On Oct 4, 2015, at 5:44 PM, Alex Hall <[email protected]> wrote:

> Thanks guys. So a window at, say, 400x400 would be large on an 11-inch 
> screen, but wouldn't look comically tiny on a 27-inch display?

Not really.  The window will look roughly comparable in absolute size, which 
means it will take up a much smaller portion of the 27-inch display, but that's 
the point of a large display.  It's to fit more stuff, not to see everything at 
a larger size.

> I guess I always assumed it would, but maybe OS X scales everything up 
> somewhat?

No, it doesn't scale things to fit the display size.  What's important is the 
pixel density and the scaling that the display mode applies.  For now, let's 
ignore Retina displays.  An 11" MacBook Air actually has a screen which is 
11.6".  At a 16:9 aspect ratio, that's about 10.1"x5.7".  The resolution is 
1366x768 pixels.  That makes for about 135 DPI.

The 27" iMac is about 23.5"x13.2".  With a resolution of 2560x1440, that's 
about 109 DPI.

So, just the physical properties of the displays will cause a 400x400 point 
window (assuming no scaling so a point equals a pixel) to be a bit larger on 
the iMac.  That's not because OS X has scaled things up.  The window will be 
about 3"x3" on the MacBook Air and 3.7"x3.7" on the iMac.

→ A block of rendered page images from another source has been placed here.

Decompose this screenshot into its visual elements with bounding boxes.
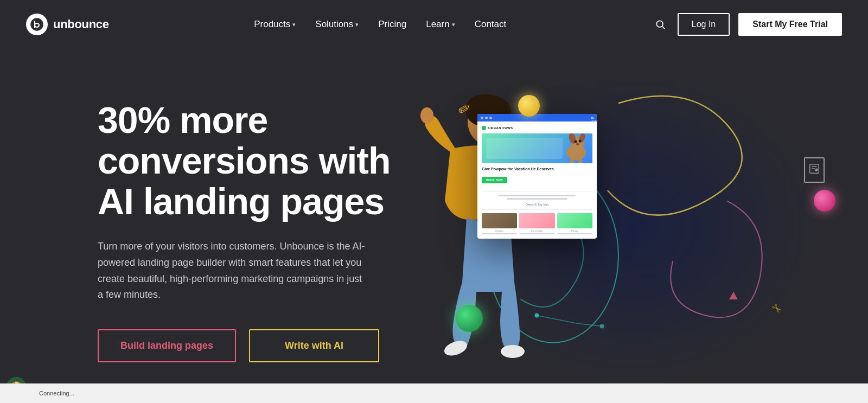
nav-learn[interactable]: Learn ▾ xyxy=(426,19,455,30)
hero-visual: ✏ ✂ The Landing Page xyxy=(401,49,868,402)
svg-point-25 xyxy=(579,140,582,143)
chevron-down-icon: ▾ xyxy=(355,21,359,28)
svg-point-11 xyxy=(420,107,433,124)
chevron-down-icon: ▾ xyxy=(452,21,455,28)
mockup-topbar: The Landing Page xyxy=(477,114,597,121)
hero-buttons: Build landing pages Write with AI xyxy=(98,329,401,362)
logo-icon xyxy=(26,14,48,35)
green-orb-decoration xyxy=(456,305,483,332)
cookie-status-text: Connecting... xyxy=(39,390,74,396)
triangle-decoration xyxy=(729,292,738,299)
write-with-ai-button[interactable]: Write with AI xyxy=(249,329,379,362)
svg-point-1 xyxy=(656,21,663,27)
svg-point-24 xyxy=(575,140,577,143)
search-button[interactable] xyxy=(652,16,669,33)
nav-actions: Log In Start My Free Trial xyxy=(652,13,842,36)
svg-line-2 xyxy=(662,27,665,29)
pink-orb-decoration xyxy=(814,190,835,212)
svg-rect-27 xyxy=(570,159,573,163)
trial-button[interactable]: Start My Free Trial xyxy=(738,13,842,36)
hero-section: 30% more conversions with AI landing pag… xyxy=(0,49,868,402)
hero-content: 30% more conversions with AI landing pag… xyxy=(98,89,401,362)
nav-contact[interactable]: Contact xyxy=(475,19,507,30)
nav-pricing[interactable]: Pricing xyxy=(378,19,406,30)
brand-name: unbounce xyxy=(53,17,109,31)
yellow-orb-decoration xyxy=(518,95,540,117)
chevron-down-icon: ▾ xyxy=(292,21,296,28)
mockup-cta-button: BOOK NOW xyxy=(482,177,507,183)
hero-headline: 30% more conversions with AI landing pag… xyxy=(98,100,401,221)
mockup-brand-name: URBAN PAWS xyxy=(488,126,513,130)
nav-solutions[interactable]: Solutions ▾ xyxy=(315,19,359,30)
search-icon xyxy=(655,19,666,30)
svg-rect-28 xyxy=(579,159,582,163)
navigation: unbounce Products ▾ Solutions ▾ Pricing … xyxy=(0,0,868,49)
svg-point-14 xyxy=(501,345,525,358)
cookie-banner: Connecting... xyxy=(0,383,868,402)
nav-products[interactable]: Products ▾ xyxy=(254,19,296,30)
logo-link[interactable]: unbounce xyxy=(26,14,109,35)
mockup-text-label: Owned & Tiny Mutt xyxy=(482,203,592,206)
edit-icon xyxy=(804,157,825,183)
hero-subtext: Turn more of your visitors into customer… xyxy=(98,239,369,303)
landing-page-mockup: The Landing Page URBAN PAWS xyxy=(477,114,597,239)
svg-point-0 xyxy=(31,18,43,30)
nav-links: Products ▾ Solutions ▾ Pricing Learn ▾ C… xyxy=(254,19,506,30)
login-button[interactable]: Log In xyxy=(678,13,730,36)
svg-point-26 xyxy=(576,143,579,145)
mockup-headline: Give Powpow the Vacation He Deserves xyxy=(482,167,592,171)
build-landing-pages-button[interactable]: Build landing pages xyxy=(98,329,236,362)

Such a window would be about 15% of the display area of the MacBook Air.  It 
would be about 4.3% of the area of the iMac.  And that's fine.  As I say, 
that's the advantage of the larger screen.

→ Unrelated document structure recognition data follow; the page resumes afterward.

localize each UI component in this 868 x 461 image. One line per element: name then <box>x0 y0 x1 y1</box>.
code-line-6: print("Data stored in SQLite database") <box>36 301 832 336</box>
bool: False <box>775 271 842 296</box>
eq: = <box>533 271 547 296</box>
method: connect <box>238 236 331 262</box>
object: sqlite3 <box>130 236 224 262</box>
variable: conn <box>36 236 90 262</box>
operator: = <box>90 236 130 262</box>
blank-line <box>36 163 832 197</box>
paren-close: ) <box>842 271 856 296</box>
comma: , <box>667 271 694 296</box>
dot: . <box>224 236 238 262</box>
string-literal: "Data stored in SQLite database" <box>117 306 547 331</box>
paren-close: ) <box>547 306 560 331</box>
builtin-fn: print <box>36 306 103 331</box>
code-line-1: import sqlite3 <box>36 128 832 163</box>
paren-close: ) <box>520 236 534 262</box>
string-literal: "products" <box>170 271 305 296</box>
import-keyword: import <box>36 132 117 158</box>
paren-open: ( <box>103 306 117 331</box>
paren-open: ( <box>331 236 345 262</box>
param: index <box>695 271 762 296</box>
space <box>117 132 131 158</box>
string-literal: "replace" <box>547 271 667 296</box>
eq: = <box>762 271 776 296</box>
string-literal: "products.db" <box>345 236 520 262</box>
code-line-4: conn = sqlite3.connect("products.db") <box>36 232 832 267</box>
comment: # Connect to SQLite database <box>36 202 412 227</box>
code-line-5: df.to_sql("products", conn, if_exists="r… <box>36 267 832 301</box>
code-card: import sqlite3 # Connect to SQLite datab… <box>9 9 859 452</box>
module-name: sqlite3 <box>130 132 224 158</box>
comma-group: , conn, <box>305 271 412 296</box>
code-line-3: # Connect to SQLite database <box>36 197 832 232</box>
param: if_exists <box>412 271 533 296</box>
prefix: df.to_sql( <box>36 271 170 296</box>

> Having no idea how this stuff looks visually makes thinking about it quite 
> interesting. :) For now I'll stick to the default/minimum sizes, that should 
> work well.

As to how you should size your window: if you can, you should let auto layout 
determine the minimum size of the window.  Many views will have an intrinsic 
size.  For many, the compression resistance will be higher than 500, which is 
the priority at which a window holds its size.  For some, you'll set a 
relatively low compression resistance priority to allow them to compress, but 
in those cases, you probably want to set an explicit constraint to prevent the 
size from going below what's useful.  For example, you may allow a label to 
compress and truncate its content, but you probably don't want to allow it to 
go smaller than a-few-characters-plus-the-ellipsis wide.

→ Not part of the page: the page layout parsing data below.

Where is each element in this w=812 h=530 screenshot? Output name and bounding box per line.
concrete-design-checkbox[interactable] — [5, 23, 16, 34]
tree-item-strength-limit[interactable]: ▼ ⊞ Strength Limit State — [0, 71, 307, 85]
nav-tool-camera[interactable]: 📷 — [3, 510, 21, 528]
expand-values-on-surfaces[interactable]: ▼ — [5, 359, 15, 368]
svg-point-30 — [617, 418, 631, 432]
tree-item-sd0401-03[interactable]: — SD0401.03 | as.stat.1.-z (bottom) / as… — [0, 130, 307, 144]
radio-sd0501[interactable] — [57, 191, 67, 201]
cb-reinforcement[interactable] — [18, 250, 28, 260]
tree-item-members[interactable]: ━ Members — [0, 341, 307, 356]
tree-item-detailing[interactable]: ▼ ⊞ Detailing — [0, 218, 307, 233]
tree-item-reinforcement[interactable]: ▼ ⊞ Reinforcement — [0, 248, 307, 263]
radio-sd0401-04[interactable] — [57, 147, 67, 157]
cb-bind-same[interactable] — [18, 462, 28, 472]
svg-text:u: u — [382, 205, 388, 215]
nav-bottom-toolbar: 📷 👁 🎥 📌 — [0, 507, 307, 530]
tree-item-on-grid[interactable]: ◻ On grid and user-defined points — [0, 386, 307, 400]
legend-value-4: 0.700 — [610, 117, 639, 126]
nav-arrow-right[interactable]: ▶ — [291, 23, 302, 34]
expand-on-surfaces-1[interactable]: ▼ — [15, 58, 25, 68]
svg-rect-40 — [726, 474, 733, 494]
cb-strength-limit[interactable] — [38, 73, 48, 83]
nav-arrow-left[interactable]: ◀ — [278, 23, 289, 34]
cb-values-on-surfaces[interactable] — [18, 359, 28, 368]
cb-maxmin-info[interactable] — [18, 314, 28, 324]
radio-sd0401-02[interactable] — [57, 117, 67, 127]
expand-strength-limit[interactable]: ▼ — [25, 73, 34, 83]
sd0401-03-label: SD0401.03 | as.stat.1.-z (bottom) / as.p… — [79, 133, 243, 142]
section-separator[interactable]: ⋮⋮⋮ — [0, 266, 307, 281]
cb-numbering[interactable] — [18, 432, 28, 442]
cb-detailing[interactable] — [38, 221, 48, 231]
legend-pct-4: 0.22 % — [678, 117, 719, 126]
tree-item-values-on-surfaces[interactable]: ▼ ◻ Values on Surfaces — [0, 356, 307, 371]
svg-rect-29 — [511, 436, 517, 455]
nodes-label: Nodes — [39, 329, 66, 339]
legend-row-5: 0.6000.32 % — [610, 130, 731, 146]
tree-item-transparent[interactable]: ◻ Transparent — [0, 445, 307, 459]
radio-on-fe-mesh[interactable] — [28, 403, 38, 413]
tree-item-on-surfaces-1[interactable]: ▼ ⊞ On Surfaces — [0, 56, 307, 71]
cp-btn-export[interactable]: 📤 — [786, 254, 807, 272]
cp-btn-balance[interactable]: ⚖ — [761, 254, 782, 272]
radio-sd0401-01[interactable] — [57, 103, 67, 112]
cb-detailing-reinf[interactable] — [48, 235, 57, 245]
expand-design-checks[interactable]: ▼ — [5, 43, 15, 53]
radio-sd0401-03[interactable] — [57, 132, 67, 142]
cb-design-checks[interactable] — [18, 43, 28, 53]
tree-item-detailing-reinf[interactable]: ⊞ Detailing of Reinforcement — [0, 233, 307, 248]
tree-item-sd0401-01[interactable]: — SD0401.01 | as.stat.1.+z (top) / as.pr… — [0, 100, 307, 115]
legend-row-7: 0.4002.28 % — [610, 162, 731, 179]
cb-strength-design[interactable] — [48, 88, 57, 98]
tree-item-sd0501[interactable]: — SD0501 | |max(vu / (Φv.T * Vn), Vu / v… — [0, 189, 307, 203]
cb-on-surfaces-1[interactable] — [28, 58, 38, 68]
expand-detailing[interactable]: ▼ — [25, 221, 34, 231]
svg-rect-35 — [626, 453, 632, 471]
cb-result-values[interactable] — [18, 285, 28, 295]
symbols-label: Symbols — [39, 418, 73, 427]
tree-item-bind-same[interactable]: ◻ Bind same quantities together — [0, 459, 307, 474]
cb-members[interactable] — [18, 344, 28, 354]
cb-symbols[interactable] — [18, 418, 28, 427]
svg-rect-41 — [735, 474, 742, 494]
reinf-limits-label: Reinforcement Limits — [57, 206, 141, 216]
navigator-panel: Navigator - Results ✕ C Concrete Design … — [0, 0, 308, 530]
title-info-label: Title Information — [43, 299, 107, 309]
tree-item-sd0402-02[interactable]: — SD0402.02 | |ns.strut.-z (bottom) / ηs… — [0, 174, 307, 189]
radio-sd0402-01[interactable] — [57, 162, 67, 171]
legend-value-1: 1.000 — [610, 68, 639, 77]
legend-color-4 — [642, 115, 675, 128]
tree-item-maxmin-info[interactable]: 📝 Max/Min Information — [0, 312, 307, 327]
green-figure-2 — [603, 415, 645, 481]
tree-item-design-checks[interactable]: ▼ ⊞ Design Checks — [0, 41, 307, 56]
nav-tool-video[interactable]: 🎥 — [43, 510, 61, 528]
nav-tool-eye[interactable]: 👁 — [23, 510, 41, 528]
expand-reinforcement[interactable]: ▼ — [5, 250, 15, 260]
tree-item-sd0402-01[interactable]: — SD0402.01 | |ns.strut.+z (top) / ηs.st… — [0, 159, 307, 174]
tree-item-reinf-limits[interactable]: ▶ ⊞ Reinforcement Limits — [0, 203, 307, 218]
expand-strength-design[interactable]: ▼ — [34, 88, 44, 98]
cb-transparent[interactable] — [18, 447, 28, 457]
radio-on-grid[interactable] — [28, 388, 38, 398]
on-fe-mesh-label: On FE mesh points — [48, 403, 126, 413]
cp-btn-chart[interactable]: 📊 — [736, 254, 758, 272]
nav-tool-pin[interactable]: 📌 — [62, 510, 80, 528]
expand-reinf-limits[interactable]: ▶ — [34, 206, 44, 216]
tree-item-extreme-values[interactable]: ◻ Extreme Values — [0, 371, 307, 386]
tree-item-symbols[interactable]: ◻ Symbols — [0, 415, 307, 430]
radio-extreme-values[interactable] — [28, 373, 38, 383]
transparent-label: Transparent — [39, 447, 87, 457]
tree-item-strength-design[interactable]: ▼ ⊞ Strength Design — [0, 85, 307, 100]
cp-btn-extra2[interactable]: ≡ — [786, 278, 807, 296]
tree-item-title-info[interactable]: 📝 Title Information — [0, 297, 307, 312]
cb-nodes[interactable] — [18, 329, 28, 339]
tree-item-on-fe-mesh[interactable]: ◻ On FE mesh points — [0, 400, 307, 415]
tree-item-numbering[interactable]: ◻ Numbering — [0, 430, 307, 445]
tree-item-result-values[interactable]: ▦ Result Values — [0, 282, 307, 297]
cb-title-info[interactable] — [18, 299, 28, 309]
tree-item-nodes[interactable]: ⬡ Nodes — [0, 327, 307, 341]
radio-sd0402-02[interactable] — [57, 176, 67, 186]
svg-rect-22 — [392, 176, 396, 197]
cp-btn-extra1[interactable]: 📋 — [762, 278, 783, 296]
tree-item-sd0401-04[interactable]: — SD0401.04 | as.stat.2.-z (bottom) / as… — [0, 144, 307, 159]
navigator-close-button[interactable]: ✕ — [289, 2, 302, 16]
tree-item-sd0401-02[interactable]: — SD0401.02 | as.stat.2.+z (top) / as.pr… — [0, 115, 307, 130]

You should have sufficient constraints relating views to the edges of their 
superviews so that the superview itself can't compress to the point where the 
contained views are clipped.  For example, if you have several views laid out 
in a row, you might have a leading constraint from the container to the first, 
a trailing constraint from the last to the container, and horizontal spacing 
constraints between all of the siblings.  The trailing constraint may be an 
inequality, like greater-than-or-equal-to standard spacing.  (Or you can have 
inequalities elsewhere along the chain, so long as there's not ambiguity.)  
But, taken together, the constraints should prevent the view from getting too 
narrow to show all of the views in that row.

Likewise, the chain should continue up the view hierarchy to the window's 
content view.  And, voila, the window now has a minimum size.

There are some views which don't have an intrinsic size and also don't really 
have a chain of constraints from their subviews that grant them an effective 
minimum size.  For example, scroll views can usually get smaller than their 
document view, allowing for scrolling in one direction or the other or both.  
There's nothing stopping those from shrinking down to zero size.  For those, 
you'll want to set explicit minimum size constraints.